During the Cold War, President Reagan, speaking about nuclear arms agreements with the Soviets, famously said, “Trust but verify.” That could well be the motto of some trucking firms. According to Ball, “today, a driver’s every move is electronically recorded and relayed back to the dispatch center, where supervisors pick the data apart.” He continues:
“Key to the system is a gadget some drivers liken to Big Brother: a black box in the cab that’s wired to a satellite dish near the roof and beams all the juicy details back to the company in real time: the truck’s location, its speed—even what gear it’s in, as trucker Doug Andersen learned the hard way last month. Mr. Andersen, whose truck is governed at a maximum of 65 mph, was cruising downhill on Interstate 15, heading from California to Utah, when he slipped his rig into what truckers call ‘Georgia overdrive,’ a guerrilla move to override an engine’s governor. He shifted the moving truck into neutral, letting gravity speed it up. When the speedometer neared 80 mph, the legal speed limit on that stretch of road, a red light flashed on the gray, tablet-size computer wired into the truck’s dashboard. Snagged by his superiors, who call the move dangerous because it makes an 18-wheeler hard to control, Mr. Andersen pulled his truck over and called the dispatcher for his tongue-lashing.”
Like it or not, technology in the cab is here to stay. Blog reader Rajiv Rao contacted me about another technology that can be used to enforce safe driving policies and why such a technology is important for trucking companies. As his company’s (ZoomSafer) site states, “Use of a cell phone while driving on the job is a common behavior in corporate America that poses massive risk to any employer who permits it to happen.” To drive the point home, ZoomSafer produced the following video.

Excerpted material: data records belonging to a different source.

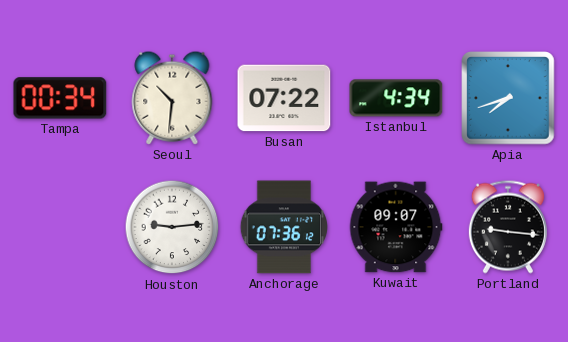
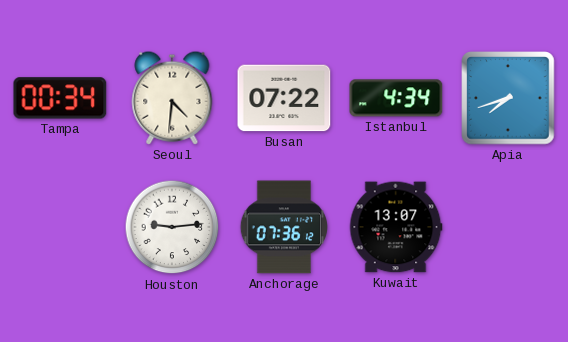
Seoul: 10:31 -> 4:31
Kuwait: 09:07 -> 13:07
Portland: 9:16 -> none
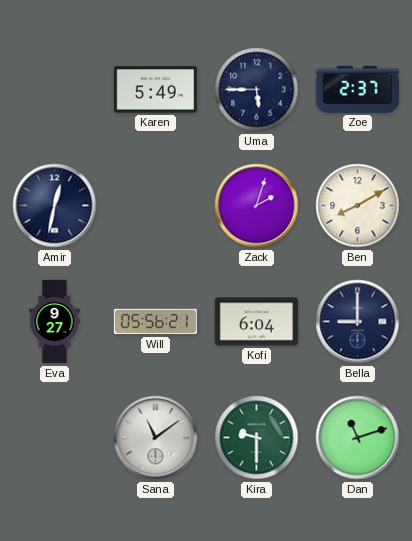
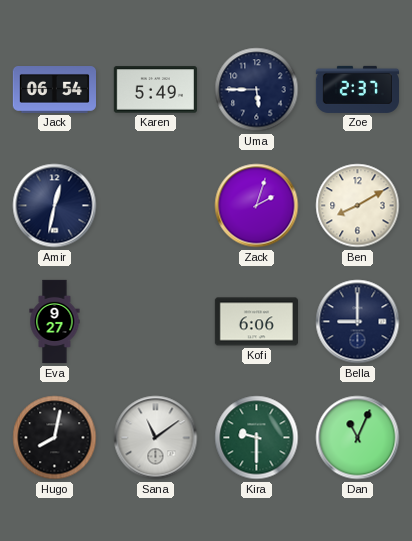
Jack: none -> 06:54
Will: 05:56 -> none
Kofi: 6:04 -> 6:06
Hugo: none -> 8:02
Dan: 11:12 -> 11:04
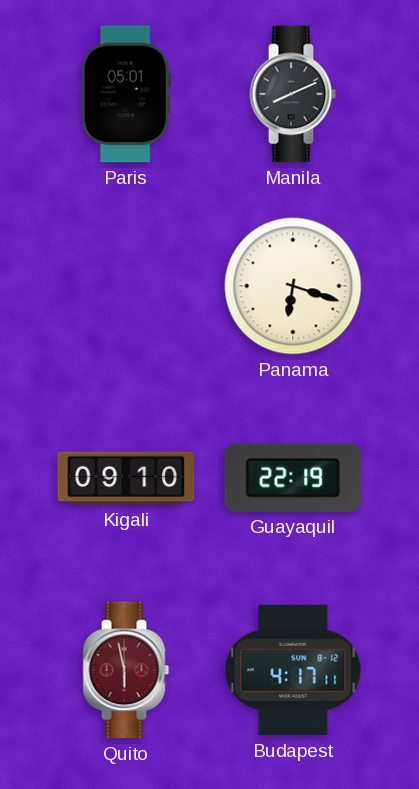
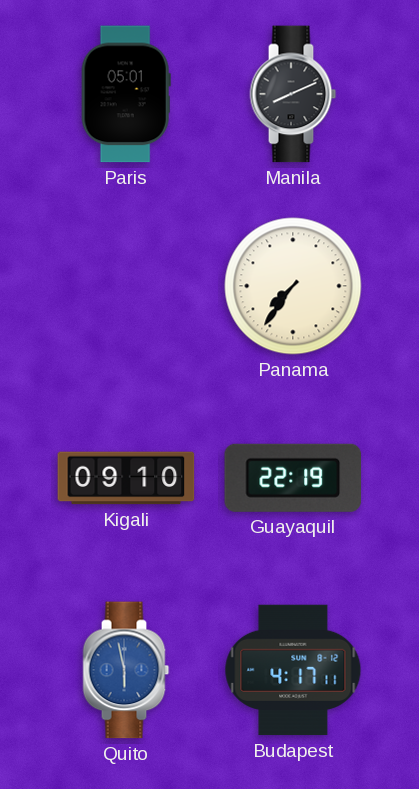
Panama: 6:18 -> 7:36
Quito dial: burgundy -> blue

I think that it is fair to say that most people grate under constant scrutiny. And who likes to be inconvenienced by not being able to use mobile devices while driving? The fact of the matter is, however, that the cost of driver distraction can be very high indeed. The number of horrendous accidents over the past few years that have involved “texting” drivers (most of them not truck drivers) has turned the public against the practice. Despite the fact that 1 in 4 drivers admit to texting while driving, “an overwhelming majority of Americans believe that texting while driving should be illegal, a … CBS News/New York Times survey finds, with 97 percent saying the practice should be outlawed. A mere one percent says that the practice should be legal.” [“Poll: Texting + Driving Should be Illegal,” CBS News, 28 October 2009] Even though the public understands how vital the trucking industry is to the country’s economic well-being and their own quality of life, when it comes to safety on the roads, big rigs are often viewed as a problem. As a result, a continued emphasis on safety is in a company’s best interests and an essential way to help protect its bottom line.